Él comprendió lo que ella quería decirle, y muy amablemente respondió:
—No tengo comida que compartir. Lo siento. Yo cazo, pero lo que encuentro he de reservarlo como regalo para el sacerdote de Siempretrueno. ¿No duerme nadie donde tú duermes?
—En ninguna parte había nada. Mariposas Rosadas era nueva, y yo no podía andar mucho… Dormimos allá, después de la roca torcida —se encogió de hombros como si no hubiera nada que esperar.
—Yo nunca he conocido eso —dijo Paso en la Arena—. Pero entiendo lo que puede sentirse entonces, estar solo y esperar a que vengan cuando no viene nadie. Tiene que ser terrible.
—Tú eres hombre. Eso no te pasará hasta que seas viejo.
—No quería enfadarte.
—No estoy enfadada. Tampoco estoy sola; Mariposas Rosadas está conmigo todo el tiempo, y yo tengo leche para darle. Ahora dormimos aquí.
—¿Todas las noches?
La muchacha asintió, a medias desafiante.
—No es bueno dormir más de una noche donde hay un árbol.
—Mariposas Rosadas es hija suya. Lo sé porque mucho antes de que naciera él me lo dijo en un sueño. Le gusta tenerla aquí.
Cuidadosamente Paso en la Arena dijo:
—Todos nacimos de mujeres preñadas por árboles. Pero pocas veces quieren que nos quedemos con ellos más de una sola noche.

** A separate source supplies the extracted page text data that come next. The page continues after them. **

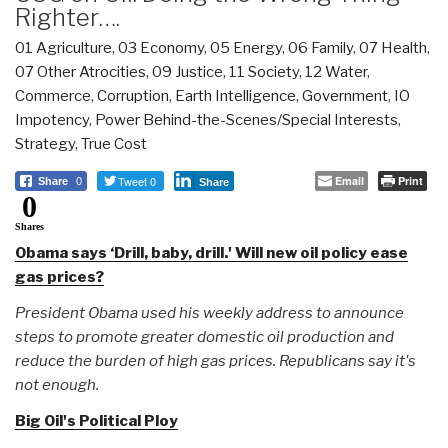
Righter….
01 Agriculture
,
03 Economy
,
05 Energy
,
06 Family
,
07 Health
,
07 Other Atrocities
,
09 Justice
,
11 Society
,
12 Water
,
Commerce
,
Corruption
,
Earth Intelligence
,
Government
,
IO
Impotency
,
Power Behind-the-Scenes/Special Interests
,
Strategy
,
True Cost
Tweet 0
Email
Print
Share
0
Share
0
Shares
Obama says ‘Drill, baby, drill.' Will new oil policy ease
gas prices?
President Obama used his weekly address to announce
steps to promote greater domestic oil production and
reduce the burden of high gas prices. Republicans say it's
not enough.
Big Oil's Political Ploy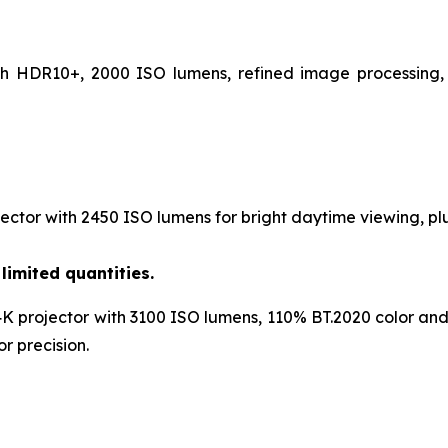
th HDR10+, 2000 ISO lumens, refined image processing, 
ctor with 2450 ISO lumens for bright daytime viewing, plu
limited quantities.
K projector with 3100 ISO lumens, 110% BT.2020 color and
r precision.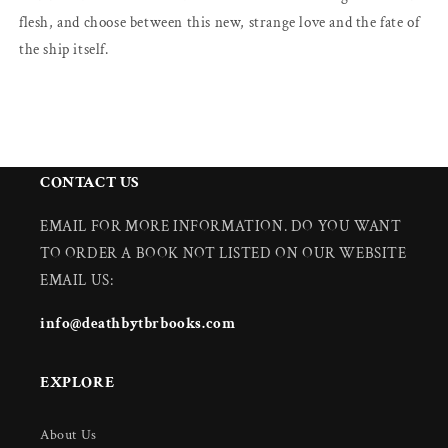
flesh, and choose between this new, strange love and the fate of
the ship itself.
CONTACT US
EMAIL FOR MORE INFORMATION. DO YOU WANT
TO ORDER A BOOK NOT LISTED ON OUR WEBSITE
EMAIL US:
info@deathbytbrbooks.com
EXPLORE
About Us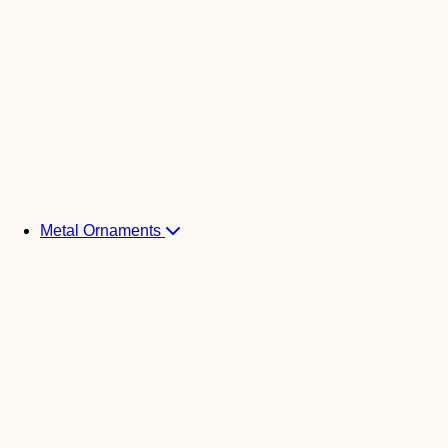
Metal Ornaments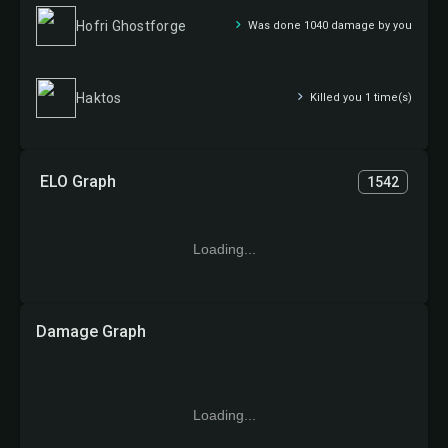
Hofri Ghostforge
Was done 1040 damage by you
Haktos
Killed you 1 time(s)
ELO Graph
1542
Loading...
Damage Graph
Loading...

—¡Con nosotras él es bueno! Cuando viniste pensé… —la voz de la muchacha bajó, hasta apenas oírse bajo el susurro del viento en la hierba— que a lo mejor te había enviado él a traernos algo de comer.
Paso en la Arena miró la pequeña poza.
—¿Hay peces aquí?
Humildemente, como si confesara una falta, la muchacha dijo:
—No he logrado encontrar ninguno desde… desde…
—¿Cuándo?
—Desde hace tres días. Así estuvimos viviendo. Yo comía los peces de la poza y tenía leche para Mariposas Rosadas —bajó la mirada al bebé y la alzó de nuevo a Paso en la Arena, rogándole con los ojos que le creyera—. Acaba de beber. Había leche suficiente.
Paso en la Arena miraba el cielo.
—Va a hacer frío —dijo—. Mira qué claro está.
—¿Harás aquí tu lugar de dormir esta noche?
—Toda la comida que encuentre he de regalársela al sacerdote —le contó lo que había soñado.
—Pero ¿volverás?
Paso en la Arena asintió, y ella le describió los mejores lugares para cazar; los lugares donde su gente había encontrado caza.